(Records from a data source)
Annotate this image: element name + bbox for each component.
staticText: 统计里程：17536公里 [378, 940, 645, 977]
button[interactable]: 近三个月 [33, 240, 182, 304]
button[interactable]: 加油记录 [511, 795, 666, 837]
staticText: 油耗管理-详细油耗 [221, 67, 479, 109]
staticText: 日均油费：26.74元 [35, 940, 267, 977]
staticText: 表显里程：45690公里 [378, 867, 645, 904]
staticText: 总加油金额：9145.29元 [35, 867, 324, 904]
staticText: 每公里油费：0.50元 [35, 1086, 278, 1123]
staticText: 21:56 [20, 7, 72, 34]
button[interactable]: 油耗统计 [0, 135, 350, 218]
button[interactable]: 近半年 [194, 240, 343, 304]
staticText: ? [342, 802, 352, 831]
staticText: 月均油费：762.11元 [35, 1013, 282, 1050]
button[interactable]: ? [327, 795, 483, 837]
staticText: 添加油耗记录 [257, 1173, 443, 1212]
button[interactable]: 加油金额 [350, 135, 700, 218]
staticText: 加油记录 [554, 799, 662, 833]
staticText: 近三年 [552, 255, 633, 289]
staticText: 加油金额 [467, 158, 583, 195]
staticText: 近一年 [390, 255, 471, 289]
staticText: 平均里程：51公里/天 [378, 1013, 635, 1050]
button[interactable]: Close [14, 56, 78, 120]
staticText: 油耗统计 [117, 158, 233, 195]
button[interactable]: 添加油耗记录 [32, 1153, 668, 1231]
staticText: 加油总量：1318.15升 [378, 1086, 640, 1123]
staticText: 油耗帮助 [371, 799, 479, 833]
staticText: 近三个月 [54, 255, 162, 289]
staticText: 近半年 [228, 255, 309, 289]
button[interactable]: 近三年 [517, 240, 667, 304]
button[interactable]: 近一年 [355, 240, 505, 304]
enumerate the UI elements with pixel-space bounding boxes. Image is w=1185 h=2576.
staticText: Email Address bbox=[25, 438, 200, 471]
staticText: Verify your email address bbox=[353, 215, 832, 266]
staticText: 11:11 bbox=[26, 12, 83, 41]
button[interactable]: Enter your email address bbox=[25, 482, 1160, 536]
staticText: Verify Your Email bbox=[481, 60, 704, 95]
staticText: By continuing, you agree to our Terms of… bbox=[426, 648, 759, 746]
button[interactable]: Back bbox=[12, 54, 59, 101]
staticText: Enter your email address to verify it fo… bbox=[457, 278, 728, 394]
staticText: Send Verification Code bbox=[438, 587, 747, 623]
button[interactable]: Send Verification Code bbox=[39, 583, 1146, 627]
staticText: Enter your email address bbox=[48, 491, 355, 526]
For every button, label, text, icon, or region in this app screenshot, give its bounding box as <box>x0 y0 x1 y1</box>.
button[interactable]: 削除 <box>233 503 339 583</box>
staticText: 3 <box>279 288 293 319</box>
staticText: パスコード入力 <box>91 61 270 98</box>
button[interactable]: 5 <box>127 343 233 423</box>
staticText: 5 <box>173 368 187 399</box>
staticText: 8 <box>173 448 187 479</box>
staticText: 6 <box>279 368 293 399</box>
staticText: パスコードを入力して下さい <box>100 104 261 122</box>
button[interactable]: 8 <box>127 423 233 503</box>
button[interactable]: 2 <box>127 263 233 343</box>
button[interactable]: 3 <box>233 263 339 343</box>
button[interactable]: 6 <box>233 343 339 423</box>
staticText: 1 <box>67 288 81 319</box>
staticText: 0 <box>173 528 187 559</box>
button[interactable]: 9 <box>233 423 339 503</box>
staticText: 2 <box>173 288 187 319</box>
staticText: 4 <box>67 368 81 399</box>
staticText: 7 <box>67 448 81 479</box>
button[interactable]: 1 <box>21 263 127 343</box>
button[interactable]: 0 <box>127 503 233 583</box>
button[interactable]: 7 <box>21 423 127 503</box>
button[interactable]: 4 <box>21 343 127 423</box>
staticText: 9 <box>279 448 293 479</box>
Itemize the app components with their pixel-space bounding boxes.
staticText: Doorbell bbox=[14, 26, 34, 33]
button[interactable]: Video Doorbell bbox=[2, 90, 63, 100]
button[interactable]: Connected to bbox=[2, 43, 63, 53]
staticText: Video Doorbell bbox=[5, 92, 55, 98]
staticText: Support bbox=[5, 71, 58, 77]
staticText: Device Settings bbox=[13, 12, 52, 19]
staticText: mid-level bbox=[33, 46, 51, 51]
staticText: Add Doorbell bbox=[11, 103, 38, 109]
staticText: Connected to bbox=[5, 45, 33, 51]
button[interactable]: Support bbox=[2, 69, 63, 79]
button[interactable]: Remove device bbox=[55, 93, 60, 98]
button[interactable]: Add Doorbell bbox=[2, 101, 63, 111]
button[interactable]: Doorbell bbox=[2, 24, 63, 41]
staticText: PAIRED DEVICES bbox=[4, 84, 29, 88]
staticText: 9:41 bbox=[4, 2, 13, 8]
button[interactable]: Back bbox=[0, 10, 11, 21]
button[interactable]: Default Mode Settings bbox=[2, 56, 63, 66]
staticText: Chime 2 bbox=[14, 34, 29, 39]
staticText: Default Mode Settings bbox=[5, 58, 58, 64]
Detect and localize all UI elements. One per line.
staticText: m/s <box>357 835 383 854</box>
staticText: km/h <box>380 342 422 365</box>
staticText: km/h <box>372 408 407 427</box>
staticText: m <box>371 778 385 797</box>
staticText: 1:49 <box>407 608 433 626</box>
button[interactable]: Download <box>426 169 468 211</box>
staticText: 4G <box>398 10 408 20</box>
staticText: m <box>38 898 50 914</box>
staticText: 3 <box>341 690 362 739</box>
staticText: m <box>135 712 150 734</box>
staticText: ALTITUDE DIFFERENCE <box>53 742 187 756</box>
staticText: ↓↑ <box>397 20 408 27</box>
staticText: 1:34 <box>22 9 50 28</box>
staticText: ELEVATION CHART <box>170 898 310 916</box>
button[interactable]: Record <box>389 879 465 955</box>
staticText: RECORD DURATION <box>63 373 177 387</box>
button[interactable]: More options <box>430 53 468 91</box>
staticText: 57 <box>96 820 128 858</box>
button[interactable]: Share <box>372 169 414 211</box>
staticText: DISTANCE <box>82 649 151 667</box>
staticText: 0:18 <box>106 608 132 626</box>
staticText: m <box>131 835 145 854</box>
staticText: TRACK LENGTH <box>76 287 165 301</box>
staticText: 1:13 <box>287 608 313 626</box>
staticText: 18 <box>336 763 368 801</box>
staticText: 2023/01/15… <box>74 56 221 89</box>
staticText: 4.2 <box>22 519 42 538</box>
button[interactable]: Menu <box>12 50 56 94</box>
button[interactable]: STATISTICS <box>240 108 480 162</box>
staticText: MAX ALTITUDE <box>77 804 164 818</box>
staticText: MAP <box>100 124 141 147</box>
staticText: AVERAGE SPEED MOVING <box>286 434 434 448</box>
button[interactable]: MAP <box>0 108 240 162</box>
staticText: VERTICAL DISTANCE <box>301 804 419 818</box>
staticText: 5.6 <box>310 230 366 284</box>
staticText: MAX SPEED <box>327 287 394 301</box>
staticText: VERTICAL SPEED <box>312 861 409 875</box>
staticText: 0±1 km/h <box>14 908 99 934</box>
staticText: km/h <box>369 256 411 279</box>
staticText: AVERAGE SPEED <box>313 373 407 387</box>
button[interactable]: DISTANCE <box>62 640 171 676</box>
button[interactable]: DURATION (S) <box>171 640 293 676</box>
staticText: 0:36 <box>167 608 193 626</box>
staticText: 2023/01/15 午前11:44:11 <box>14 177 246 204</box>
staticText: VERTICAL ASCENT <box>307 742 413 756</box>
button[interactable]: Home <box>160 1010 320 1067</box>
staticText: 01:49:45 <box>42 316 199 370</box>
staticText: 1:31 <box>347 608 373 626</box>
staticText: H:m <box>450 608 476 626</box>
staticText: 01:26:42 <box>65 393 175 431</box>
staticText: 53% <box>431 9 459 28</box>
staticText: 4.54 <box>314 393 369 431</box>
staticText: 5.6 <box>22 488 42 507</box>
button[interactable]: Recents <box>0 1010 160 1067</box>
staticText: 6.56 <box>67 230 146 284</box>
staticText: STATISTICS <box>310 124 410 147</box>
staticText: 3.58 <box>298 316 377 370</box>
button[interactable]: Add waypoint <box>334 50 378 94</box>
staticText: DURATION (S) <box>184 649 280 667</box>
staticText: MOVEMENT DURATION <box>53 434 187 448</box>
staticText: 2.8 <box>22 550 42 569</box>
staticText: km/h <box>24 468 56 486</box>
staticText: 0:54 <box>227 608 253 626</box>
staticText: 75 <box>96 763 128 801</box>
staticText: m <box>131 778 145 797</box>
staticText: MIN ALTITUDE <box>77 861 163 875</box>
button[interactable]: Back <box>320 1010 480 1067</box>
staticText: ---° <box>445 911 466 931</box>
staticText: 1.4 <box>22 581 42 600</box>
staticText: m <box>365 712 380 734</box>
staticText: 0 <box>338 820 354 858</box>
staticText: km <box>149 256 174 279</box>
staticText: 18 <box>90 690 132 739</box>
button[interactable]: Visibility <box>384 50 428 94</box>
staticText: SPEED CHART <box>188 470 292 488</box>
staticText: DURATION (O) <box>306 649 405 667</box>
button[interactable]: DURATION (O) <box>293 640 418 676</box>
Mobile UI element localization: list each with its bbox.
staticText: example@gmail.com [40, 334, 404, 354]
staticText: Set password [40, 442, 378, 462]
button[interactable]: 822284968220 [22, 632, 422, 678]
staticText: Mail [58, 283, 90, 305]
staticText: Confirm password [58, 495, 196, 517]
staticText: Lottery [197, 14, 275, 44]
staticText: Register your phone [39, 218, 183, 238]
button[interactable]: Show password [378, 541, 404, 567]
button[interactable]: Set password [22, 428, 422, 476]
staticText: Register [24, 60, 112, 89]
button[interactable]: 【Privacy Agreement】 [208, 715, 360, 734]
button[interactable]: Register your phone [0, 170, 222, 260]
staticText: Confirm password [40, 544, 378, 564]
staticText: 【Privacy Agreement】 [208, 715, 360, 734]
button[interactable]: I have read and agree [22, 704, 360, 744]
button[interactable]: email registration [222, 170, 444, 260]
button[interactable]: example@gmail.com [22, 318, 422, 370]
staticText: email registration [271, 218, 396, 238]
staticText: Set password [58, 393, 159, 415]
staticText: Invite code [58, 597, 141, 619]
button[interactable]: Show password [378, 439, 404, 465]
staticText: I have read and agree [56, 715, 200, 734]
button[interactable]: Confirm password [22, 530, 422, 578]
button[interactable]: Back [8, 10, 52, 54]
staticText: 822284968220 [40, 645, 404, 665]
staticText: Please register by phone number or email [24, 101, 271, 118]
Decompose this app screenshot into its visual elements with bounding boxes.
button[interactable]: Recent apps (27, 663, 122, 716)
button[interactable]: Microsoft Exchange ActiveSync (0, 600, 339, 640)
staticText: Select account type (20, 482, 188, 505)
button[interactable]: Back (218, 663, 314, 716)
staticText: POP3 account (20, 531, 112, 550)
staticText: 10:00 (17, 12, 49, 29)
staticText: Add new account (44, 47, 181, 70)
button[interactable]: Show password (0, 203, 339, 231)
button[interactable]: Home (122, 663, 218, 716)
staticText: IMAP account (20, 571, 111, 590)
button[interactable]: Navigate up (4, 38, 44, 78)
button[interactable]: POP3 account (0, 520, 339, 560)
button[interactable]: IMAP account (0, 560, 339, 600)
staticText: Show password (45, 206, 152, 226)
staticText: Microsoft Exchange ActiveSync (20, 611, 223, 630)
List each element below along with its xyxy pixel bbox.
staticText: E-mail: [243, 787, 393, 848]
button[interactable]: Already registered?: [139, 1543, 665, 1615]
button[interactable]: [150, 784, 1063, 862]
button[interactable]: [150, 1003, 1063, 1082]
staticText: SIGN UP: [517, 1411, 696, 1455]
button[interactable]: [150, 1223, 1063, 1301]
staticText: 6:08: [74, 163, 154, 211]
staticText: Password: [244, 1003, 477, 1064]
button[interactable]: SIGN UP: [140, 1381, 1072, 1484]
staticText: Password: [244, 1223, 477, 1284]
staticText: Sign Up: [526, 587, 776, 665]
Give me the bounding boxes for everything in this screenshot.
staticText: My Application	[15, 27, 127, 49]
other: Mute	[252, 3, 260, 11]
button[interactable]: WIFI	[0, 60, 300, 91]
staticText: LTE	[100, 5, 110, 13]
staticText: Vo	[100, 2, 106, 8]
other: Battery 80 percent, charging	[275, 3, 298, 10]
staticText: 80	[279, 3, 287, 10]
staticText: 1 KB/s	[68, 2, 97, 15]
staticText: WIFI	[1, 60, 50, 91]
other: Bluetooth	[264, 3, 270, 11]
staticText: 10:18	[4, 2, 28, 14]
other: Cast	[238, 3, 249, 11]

### Activity
Output the lines from the one with "Give me the" to the final line of the entries above, exactly as they stand, please, and nothing else.

### Answer for this exercise
Give me the bounding boxes for everything in this screenshot.
staticText: My Application	[15, 27, 127, 49]
other: Mute	[252, 3, 260, 11]
button[interactable]: WIFI	[0, 60, 300, 91]
staticText: LTE	[100, 5, 110, 13]
staticText: Vo	[100, 2, 106, 8]
other: Battery 80 percent, charging	[275, 3, 298, 10]
staticText: 80	[279, 3, 287, 10]
staticText: 1 KB/s	[68, 2, 97, 15]
staticText: WIFI	[1, 60, 50, 91]
other: Bluetooth	[264, 3, 270, 11]
staticText: 10:18	[4, 2, 28, 14]
other: Cast	[238, 3, 249, 11]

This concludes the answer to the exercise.